Wharton-Sheares-George vaginoplasty for Müllerian agenesis: A case report
DOI:
https://doi.org/10.59692/jogeca.v34i3.70Keywords:
amenorrhea, Müllerian agenesis, neovagina, Wharton-Sheares-George vaginoplastyAbstract
Abstract
Background: Müllerian agenesis is a rare embryological disorder that affects 1 in 4500-5000 female livebirths. It may result in anomalies of the uterus, vagina, or both necessitating surgical management.

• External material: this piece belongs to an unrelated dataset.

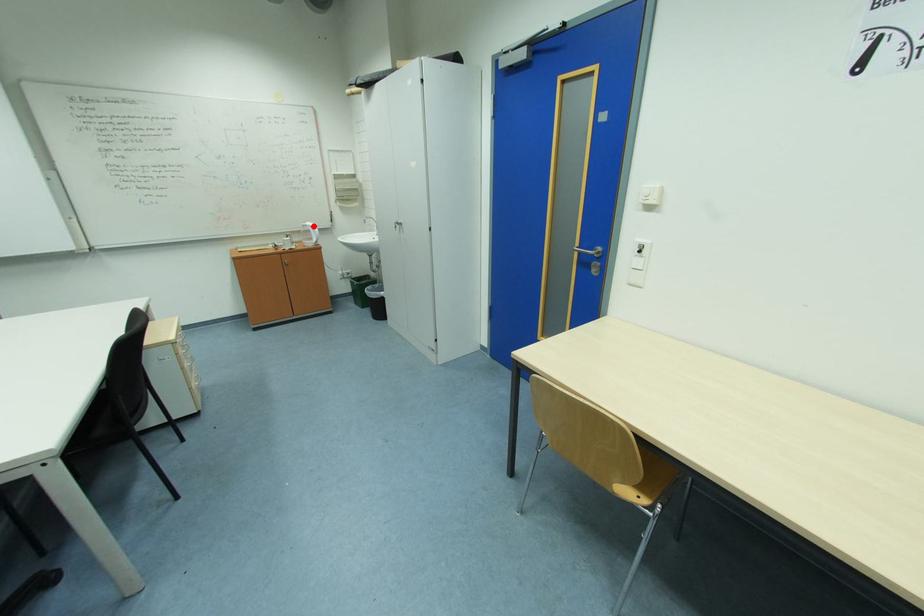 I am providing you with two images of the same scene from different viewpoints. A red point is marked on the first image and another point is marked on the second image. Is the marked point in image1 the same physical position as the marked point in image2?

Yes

Case presentation: A 23-year-old nulliparous presented to the gynecological ward with amenorrhea, severe lower abdominal pain, and bloating. Physical examination revealed well-developed breasts in Tanner stage v. The vagina was noted as a blind-ending dimple with a patent urethral opening. Pelvic magnetic resonance imaging revealed hematometra in the rudimentary right uterine horn. She was scheduled for diagnostic laparoscopy and Wharton-Sheares-George vaginoplasty. A review four weeks later revealed vaginal stenosis, which was managed laparoscopically, with the excision of the rudimentary uterine horn. Her postoperative recovery was uneventful. Her external genitalia were normal, and the vaginal mucosa was typical, with a depth of 6cm and she is currently using Syracuse vaginal dilators and on long-term follow-up.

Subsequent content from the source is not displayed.